### WORK REQUIRED
Search the data for the string "walleye" and copy each line in which it appears.

### RECORDS FOR THIS TASK
☆ ☆ ☆ ☆ ☆ ☆ ☆
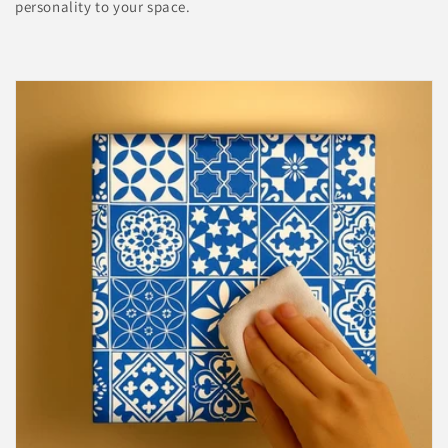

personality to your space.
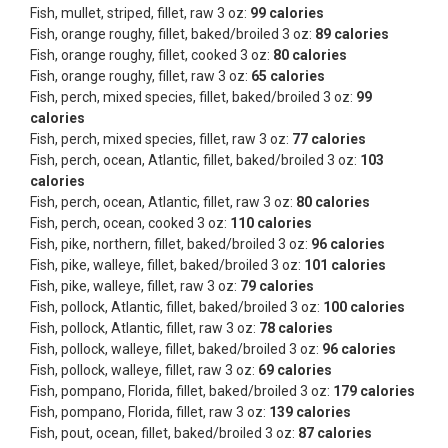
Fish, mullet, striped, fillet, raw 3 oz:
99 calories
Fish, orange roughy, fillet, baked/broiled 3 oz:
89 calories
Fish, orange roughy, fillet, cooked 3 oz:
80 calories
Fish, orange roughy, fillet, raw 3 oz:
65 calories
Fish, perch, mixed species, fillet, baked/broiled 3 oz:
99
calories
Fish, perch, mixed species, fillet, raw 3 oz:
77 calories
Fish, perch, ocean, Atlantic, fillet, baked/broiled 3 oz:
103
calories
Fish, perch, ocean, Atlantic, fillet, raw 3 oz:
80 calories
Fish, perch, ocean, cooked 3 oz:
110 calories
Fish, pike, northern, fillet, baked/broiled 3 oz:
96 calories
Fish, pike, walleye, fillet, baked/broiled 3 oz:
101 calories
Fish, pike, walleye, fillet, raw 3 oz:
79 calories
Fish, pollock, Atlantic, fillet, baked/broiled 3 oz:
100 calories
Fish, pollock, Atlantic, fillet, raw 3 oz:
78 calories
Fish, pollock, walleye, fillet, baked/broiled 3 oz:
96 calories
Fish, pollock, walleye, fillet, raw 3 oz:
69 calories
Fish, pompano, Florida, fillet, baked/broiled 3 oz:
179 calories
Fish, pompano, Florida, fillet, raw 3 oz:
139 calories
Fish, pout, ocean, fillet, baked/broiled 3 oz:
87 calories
☆ ☆ ☆ ☆ ☆ ☆ ☆
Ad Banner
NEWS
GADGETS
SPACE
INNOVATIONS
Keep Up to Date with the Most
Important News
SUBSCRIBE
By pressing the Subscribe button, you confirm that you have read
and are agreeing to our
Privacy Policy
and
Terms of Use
☆ ☆ ☆ ☆ ☆ ☆ ☆
### EXPECTED OUTPUT
Fish, pike, walleye, fillet, baked/broiled 3 oz:
Fish, pike, walleye, fillet, raw 3 oz:
Fish, pollock, walleye, fillet, baked/broiled 3 oz:
Fish, pollock, walleye, fillet, raw 3 oz:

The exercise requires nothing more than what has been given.